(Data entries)

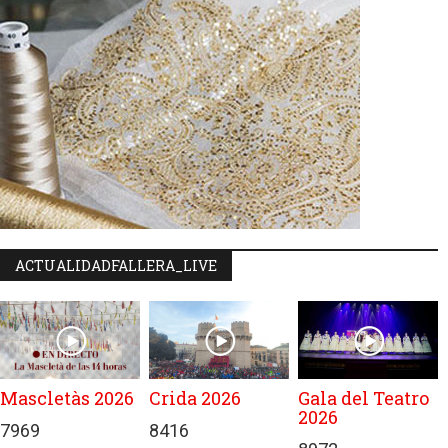
ACTUALIDADFALLERA_LIVE
Mascletàs 2026
Crida 2026
Gala del Teatro
2026
7969
8416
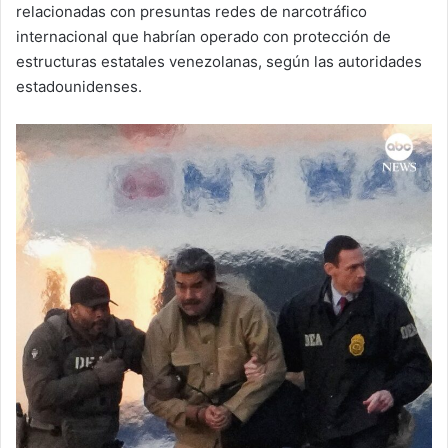
relacionadas con presuntas redes de narcotráfico
internacional que habrían operado con protección de
estructuras estatales venezolanas, según las autoridades
estadounidenses.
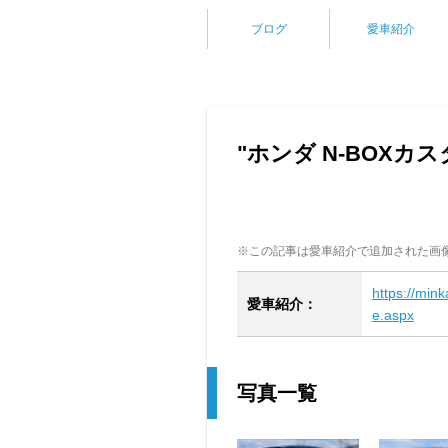
ブログ
愛車紹介
"ホンダ N-BOXカ
※この記事は愛車紹介で追加された画
https://min
愛車紹介：
e.aspx
写真一覧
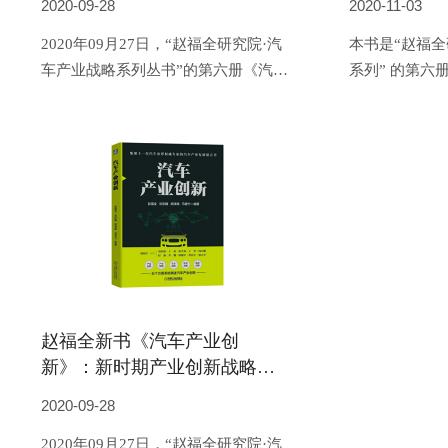
2020-09-28
2020-11-03
2020年09月27日，“赵福全研究院·汽
本书是“赵福全
车产业战略系列丛书”的第六册《汽车
系列” 的第六
产业创新》新书发布会在北京凤凰国
福全研究院”第
际传媒中心隆重召开，以下是关于这
场高端对话, 
本新书的介绍：
锦、于勇、张
付强、李钢、
全等10 位领
产业创新开展
赵福全新书《汽车产业创
新》：新时期产业创新战略全
景解析
2020-09-28
2020年09月27日，“赵福全研究院·汽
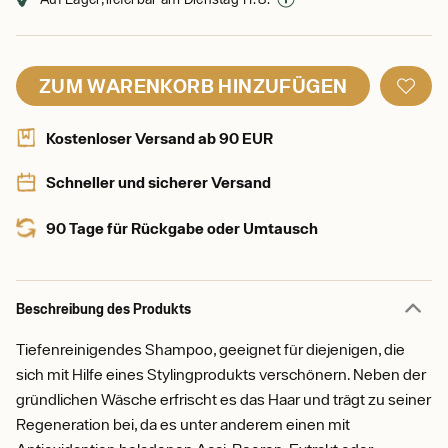
ZUM WARENKORB HINZUFÜGEN
Kostenloser Versand ab 90 EUR
Schneller und sicherer Versand
90 Tage für Rückgabe oder Umtausch
Beschreibung des Produkts
Tiefenreinigendes Shampoo, geeignet für diejenigen, die
sich mit Hilfe eines Stylingprodukts verschönern. Neben der
gründlichen Wäsche erfrischt es das Haar und trägt zu seiner
Regeneration bei, da es unter anderem einen mit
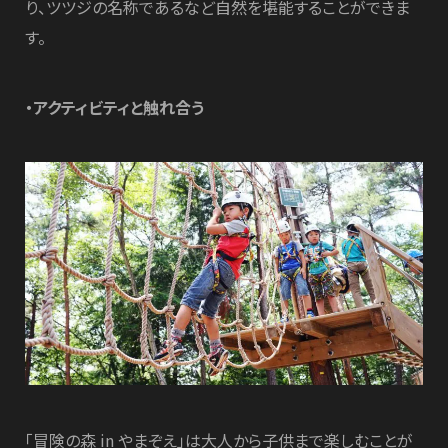
り、ツツジの名称であるなど自然を堪能することができま
す。
・アクティビティと触れ合う
「冒険の森 in やまぞえ」は大人から子供まで楽しむことが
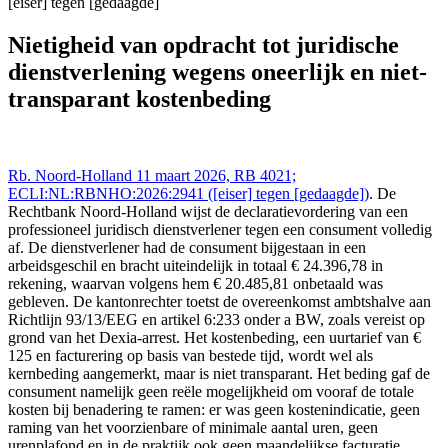
[eiser] tegen [gedaagde]
Rechtspraak (NL/EU) 11 mrt 2026,, RB 4021;
ECLI:NL:RBNHO:2026:2941 ([eiser] tegen [gedaagde]),
Nietigheid van opdracht tot juridische
https://redactie-delex.cshark.nl/artikelen/nietigheid-van-opdracht-tot-
dienstverlening wegens oneerlijk en niet-
juridische-dienstverlening-wegens-oneerlijk-en-niet-transparant-
kostenbeding
transparant kostenbeding
Rb. Noord-Holland 11 maart 2026, RB 4021;
ECLI:NL:RBNHO:2026:2941 ([eiser] tegen [gedaagde])
. De
Rechtbank Noord-Holland wijst de declaratievordering van een
professioneel juridisch dienstverlener tegen een consument volledig
af. De dienstverlener had de consument bijgestaan in een
arbeidsgeschil en bracht uiteindelijk in totaal € 24.396,78 in
rekening, waarvan volgens hem € 20.485,81 onbetaald was
gebleven. De kantonrechter toetst de overeenkomst ambtshalve aan
Richtlijn 93/13/EEG en artikel 6:233 onder a BW, zoals vereist op
grond van het Dexia-arrest. Het kostenbeding, een uurtarief van €
125 en facturering op basis van bestede tijd, wordt wel als
kernbeding aangemerkt, maar is niet transparant. Het beding gaf de
consument namelijk geen reële mogelijkheid om vooraf de totale
kosten bij benadering te ramen: er was geen kostenindicatie, geen
raming van het voorzienbare of minimale aantal uren, geen
urenplafond en in de praktijk ook geen maandelijkse facturatie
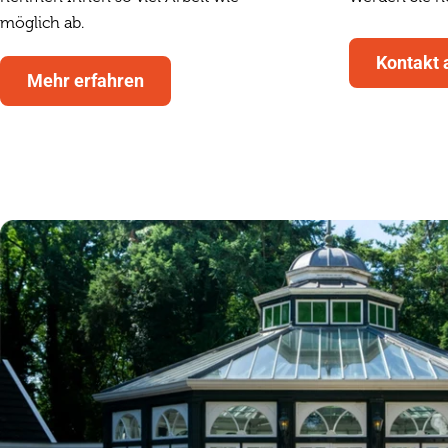
möglich ab.
Kontakt
Mehr erfahren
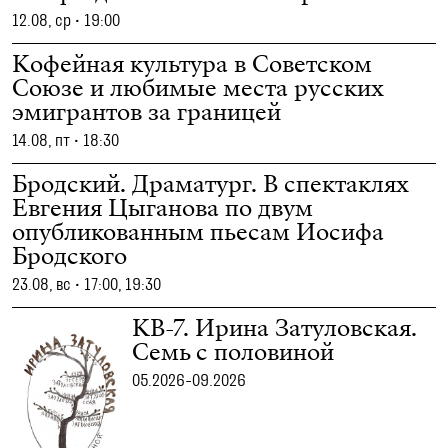
12.08, ср
•
19:00
Кофейная культура в Советском
Союзе и любимые места русских
эмигрантов за границей
14.08, пт
•
18:30
Бродский. Драматург. В спектаклях
Евгения Цыганова по двум
опубликованным пьесам Иосифа
Бродского
23.08, вс
•
17:00, 19:30
КВ-7. Ирина Затуловская.
Семь с половиной
05.2026-09.2026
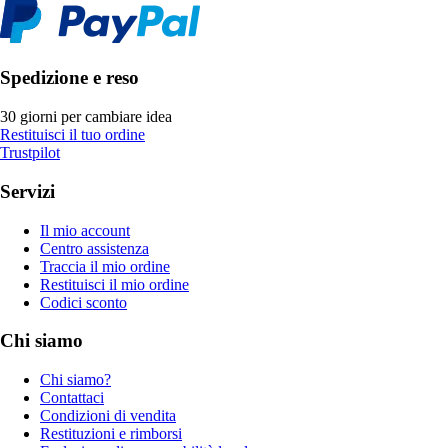
Spedizione e reso
30 giorni per cambiare idea
Restituisci il tuo ordine
Trustpilot
Servizi
Il mio account
Centro assistenza
Traccia il mio ordine
Restituisci il mio ordine
Codici sconto
Chi siamo
Chi siamo?
Contattaci
Condizioni di vendita
Restituzioni e rimborsi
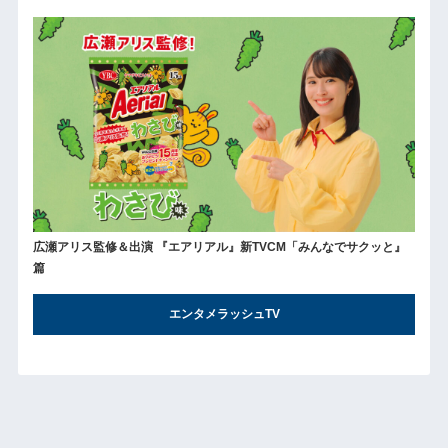
広瀬アリス監修＆出演 『エアリアル』新TVCM「みんなでサクッと』
篇
エンタメラッシュTV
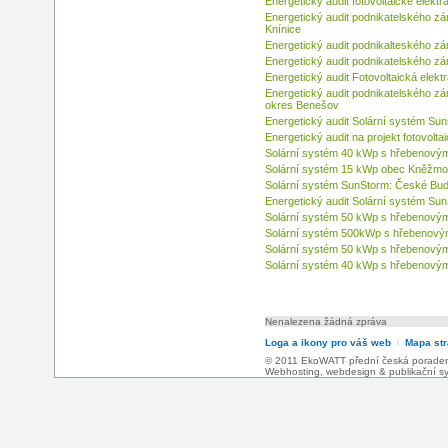
Energetický audit fotovoltaické ele
Energetický audit podnikatelského z
Knínice
Energetický audit podnikalteského z
Energetický audit podnikatelského z
Energetický audit Fotovoltaická ele
Energetický audit podnikatelského z
okres Benešov
Energetický audit Solární systém Su
Energetický audit na projekt fotovolt
Solární systém 40 kWp s hřebenový
Solární systém 15 kWp obec Kněžmost
Solární systém SunStorm: České Bud
Energetický audit Solární systém Su
Solární systém 50 kWp s hřebenový
Solární systém 500kWp s hřebenov
Solární systém 50 kWp s hřebenový
Solární systém 40 kWp s hřebenový
Nenalezena žádná zpráva
Loga a ikony pro váš web
l
Mapa st
© 2011 EkoWATT přední česká poradensk
Webhosting
,
webdesign
&
publikační 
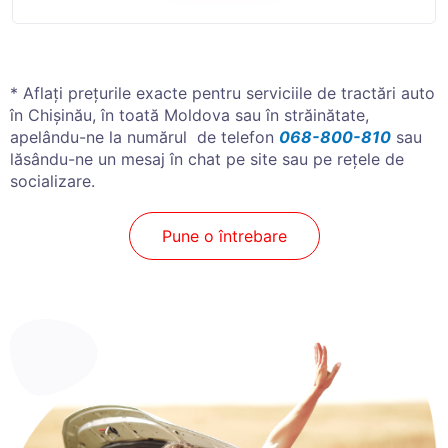
* Aflați prețurile exacte pentru serviciile de tractări auto
în Chișinău, în toată Moldova sau în străinătate,
apelându-ne la numărul de telefon
068-800-810
sau
lăsându-ne un mesaj în chat pe site sau pe rețele de
socializare.
Pune o întrebare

Your goal: Give again, word for word, every line from the top of the entries above to the line holding "kosten bij benadering", both included. Leave the pictures out.

Solution for this problem:
ACTUALIDADFALLERA_LIVE
Mascletàs 2026
Crida 2026
Gala del Teatro
2026
7969
8416
relacionadas con presuntas redes de narcotráfico
internacional que habrían operado con protección de
estructuras estatales venezolanas, según las autoridades
estadounidenses.
ブログ
愛車紹介
"ホンダ N-BOXカ
※この記事は愛車紹介で追加された画
https://min
愛車紹介：
e.aspx
写真一覧
2020-09-28
2020-11-03
2020年09月27日，“赵福全研究院·汽
本书是“赵福全
车产业战略系列丛书”的第六册《汽车
系列” 的第六
产业创新》新书发布会在北京凤凰国
福全研究院”第
际传媒中心隆重召开，以下是关于这
场高端对话, 
本新书的介绍：
锦、于勇、张
付强、李钢、
全等10 位领
产业创新开展
赵福全新书《汽车产业创
新》：新时期产业创新战略全
景解析
2020-09-28
2020年09月27日，“赵福全研究院·汽
ZUM WARENKORB HINZUFÜGEN
Kostenloser Versand ab 90 EUR
Schneller und sicherer Versand
90 Tage für Rückgabe oder Umtausch
Beschreibung des Produkts
Tiefenreinigendes Shampoo, geeignet für diejenigen, die
sich mit Hilfe eines Stylingprodukts verschönern. Neben der
gründlichen Wäsche erfrischt es das Haar und trägt zu seiner
Regeneration bei, da es unter anderem einen mit
り、ツツジの名称であるなど自然を堪能することができま
す。
・アクティビティと触れ合う
「冒険の森 in やまぞえ」は大人から子供まで楽しむことが
[eiser] tegen [gedaagde]
Rechtspraak (NL/EU) 11 mrt 2026,, RB 4021;
ECLI:NL:RBNHO:2026:2941 ([eiser] tegen [gedaagde]),
Nietigheid van opdracht tot juridische
https://redactie-delex.cshark.nl/artikelen/nietigheid-van-opdracht-tot-
dienstverlening wegens oneerlijk en niet-
juridische-dienstverlening-wegens-oneerlijk-en-niet-transparant-
kostenbeding
transparant kostenbeding
Rb. Noord-Holland 11 maart 2026, RB 4021;
ECLI:NL:RBNHO:2026:2941 ([eiser] tegen [gedaagde])
. De
Rechtbank Noord-Holland wijst de declaratievordering van een
professioneel juridisch dienstverlener tegen een consument volledig
af. De dienstverlener had de consument bijgestaan in een
arbeidsgeschil en bracht uiteindelijk in totaal € 24.396,78 in
rekening, waarvan volgens hem € 20.485,81 onbetaald was
gebleven. De kantonrechter toetst de overeenkomst ambtshalve aan
Richtlijn 93/13/EEG en artikel 6:233 onder a BW, zoals vereist op
grond van het Dexia-arrest. Het kostenbeding, een uurtarief van €
125 en facturering op basis van bestede tijd, wordt wel als
kernbeding aangemerkt, maar is niet transparant. Het beding gaf de
consument namelijk geen reële mogelijkheid om vooraf de totale
kosten bij benadering te ramen: er was geen kostenindicatie, geen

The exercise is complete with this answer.